What this task involves
Say how many lines in the entries contain "para", giving only the number.

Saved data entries
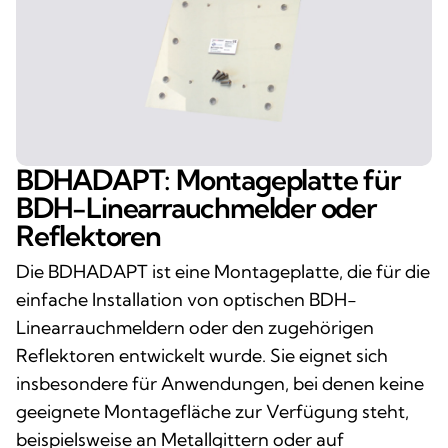
BDHADAPT: Montageplatte für
BDH-Linearrauchmelder oder
Reflektoren
Die BDHADAPT ist eine Montageplatte, die für die
einfache Installation von optischen BDH-
Linearrauchmeldern oder den zugehörigen
Reflektoren entwickelt wurde. Sie eignet sich
insbesondere für Anwendungen, bei denen keine
geeignete Montagefläche zur Verfügung steht,
beispielsweise an Metallgittern oder auf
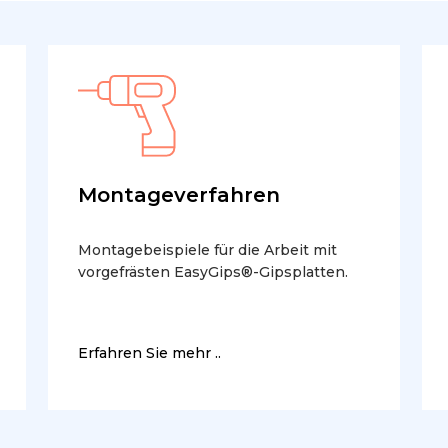
Montageverfahren
Montagebeispiele für die Arbeit mit
vorgefrästen EasyGips®-Gipsplatten.
Erfahren Sie mehr ..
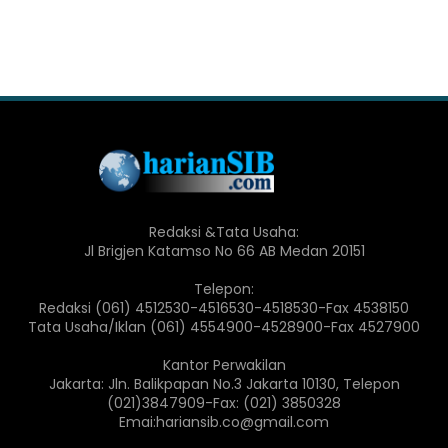
Redaksi &Tata Usaha:
Jl Brigjen Katamso No 66 AB Medan 20151
Telepon:
Redaksi (061) 4512530-4516530-4518530-Fax 4538150
Tata Usaha/Iklan (061) 4554900-4528900-Fax 4527900
Kantor Perwakilan
Jakarta: Jln. Balikpapan No.3 Jakarta 10130, Telepon
(021)3847909-Fax: (021) 3850328
Emai:hariansib.co@gmail.com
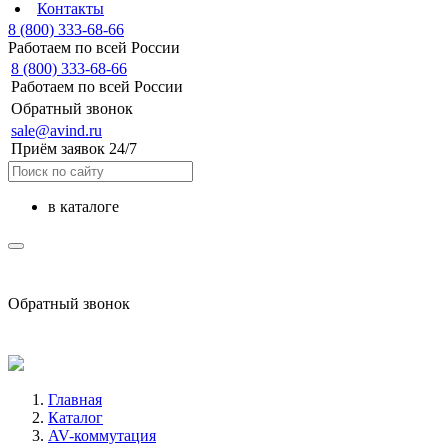
Контакты
8 (800) 333-68-66
Работаем по всей России
8 (800) 333-68-66
Работаем по всей России
Обратный звонок
sale@avind.ru
Приём заявок 24/7
в каталоге
sale@avind.ru
Обратный звонок
8 (800) 333-68-66
Главная
Каталог
AV-коммутация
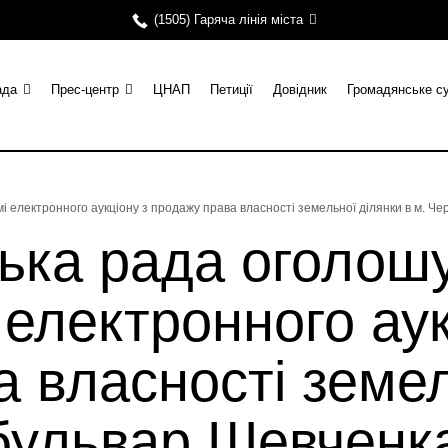
(1505) Гаряча лінія міста
ада
Прес-центр
ЦНАП
Петиції
Довідник
Громадянське с
і електронного аукціону з продажу права власності земельної ділянки в м. Че
ька рада оголош
 електронного аук
 власності земел
бульвар Шевченка 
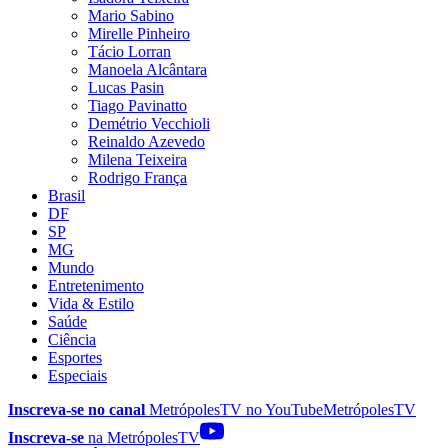
Mario Sabino
Mirelle Pinheiro
Tácio Lorran
Manoela Alcântara
Lucas Pasin
Tiago Pavinatto
Demétrio Vecchioli
Reinaldo Azevedo
Milena Teixeira
Rodrigo França
Brasil
DF
SP
MG
Mundo
Entretenimento
Vida & Estilo
Saúde
Ciência
Esportes
Especiais
Inscreva-se no canal
MetrópolesTV no
YouTube
MetrópolesTV
Inscreva-se
na MetrópolesTV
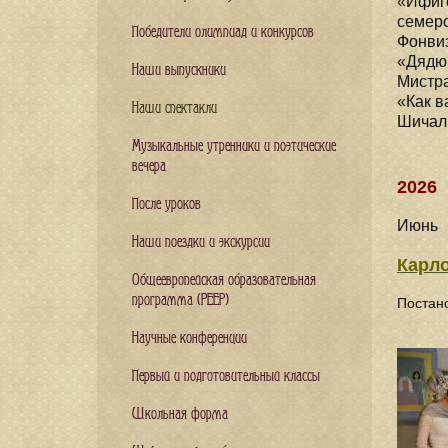
«Ифиге
семеро
Победители олимпиад и конкурсов
Фонвиз
«Дядюш
Наши выпускники
Мистра
«Как в
Наши спектакли
Шичали
Музыкальные утренники и поэтические
вечера
2026
После уроков
Июнь
Наши поездки и экскурсии
Карл
Общеевропейская образовательная
программа (PEEP)
Постан
Научные конференции
Первый и подготовительный классы
Школьная форма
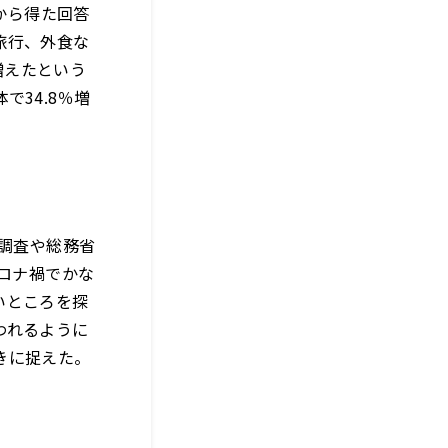
から得た回答
旅行、外食な
増えたという
34.8％増
計調査や総務省
コロナ禍でかな
いところを探
われるように
きに捉えた。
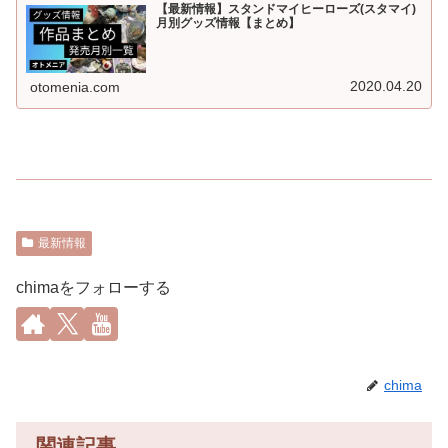
【最新情報】スタンドマイヒーローズ(スタマイ)
月別グッズ情報【まとめ】
2020.04.20
otomenia.com
最新情報
chimaをフォローする
chima
関連記事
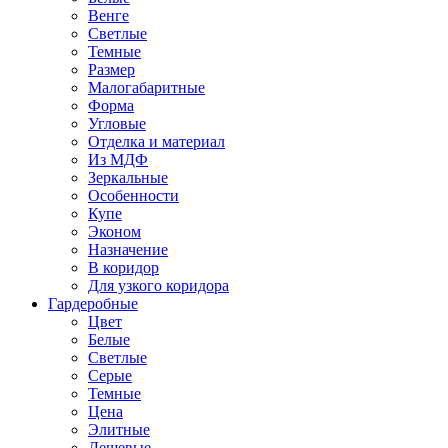
Венге
Светлые
Темные
Размер
Малогабаритные
Форма
Угловые
Отделка и материал
Из МДФ
Зеркальные
Особенности
Купе
Эконом
Назначение
В коридор
Для узкого коридора
Гардеробные
Цвет
Белые
Светлые
Серые
Темные
Цена
Элитные
Дешевые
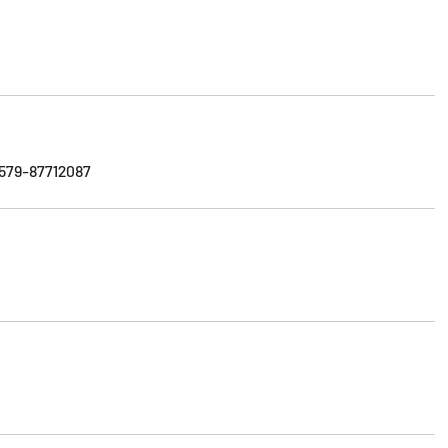
579-87712087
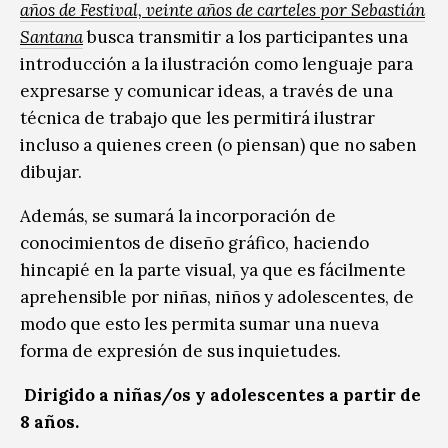
años de Festival, veinte años de carteles por Sebastián
Santana
busca transmitir a los participantes una
introducción a la ilustración como lenguaje para
expresarse y comunicar ideas, a través de una
técnica de trabajo que les permitirá ilustrar
incluso a quienes creen (o piensan) que no saben
dibujar.
Además, se sumará la incorporación de
conocimientos de diseño gráfico, haciendo
hincapié en la parte visual, ya que es fácilmente
aprehensible por niñas, niños y adolescentes, de
modo que esto les permita sumar una nueva
forma de expresión de sus inquietudes.
Dirigido a niñas/os y adolescentes a partir de
8 años.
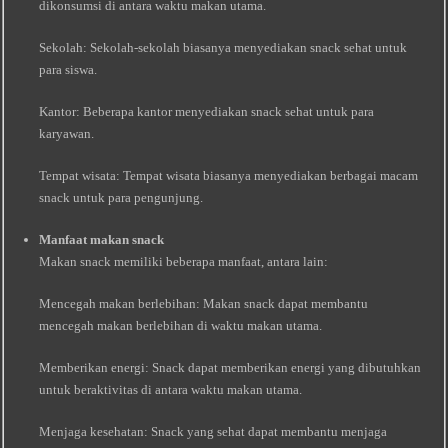
dikonsumsi di antara waktu makan utama.
Sekolah: Sekolah-sekolah biasanya menyediakan snack sehat untuk
para siswa.
Kantor: Beberapa kantor menyediakan snack sehat untuk para
karyawan.
Tempat wisata: Tempat wisata biasanya menyediakan berbagai macam
snack untuk para pengunjung.
Manfaat makan snack
Makan snack memiliki beberapa manfaat, antara lain:
Mencegah makan berlebihan: Makan snack dapat membantu
mencegah makan berlebihan di waktu makan utama.
Memberikan energi: Snack dapat memberikan energi yang dibutuhkan
untuk beraktivitas di antara waktu makan utama.
Menjaga kesehatan: Snack yang sehat dapat membantu menjaga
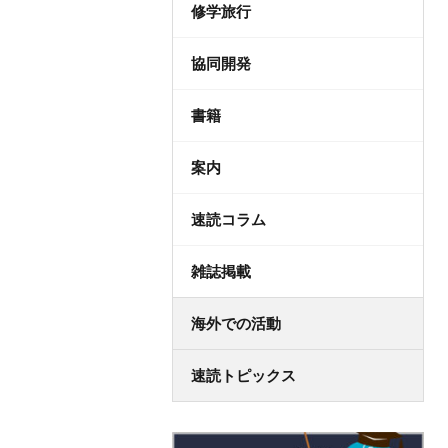
修学旅行
協同開発
書籍
案内
速読コラム
雑誌掲載
海外での活動
速読トピックス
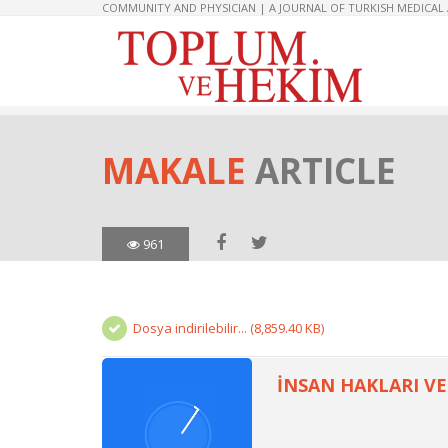
COMMUNITY AND PHYSICIAN | A JOURNAL OF TURKISH MEDICAL
MAKALE
ARTICLE
961
Dosya indirilebilir... (8,859.40 KB)
İNSAN HAKLARI V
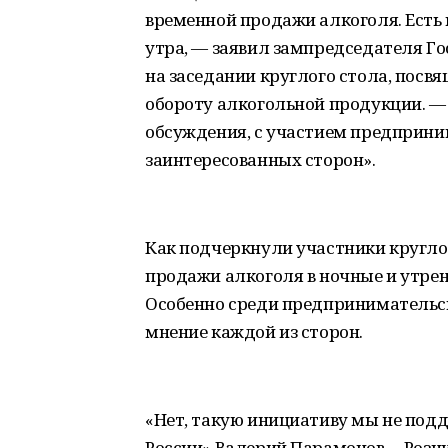
временной продажи алкоголя. Есть 
утра, — заявил зампредседателя Г
на заседании круглого стола, пос
обороту алкогольной продукции. —
обсуждения, с участием предприни
заинтересованных сторон».
Как подчеркнули участники кругло
продажи алкоголя в ночные и утрен
Особенно среди предпринимательск
мнение каждой из сторон.
«Нет, такую инициативу мы не под
России» Валерий Парамонов. – Роз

Your solution
4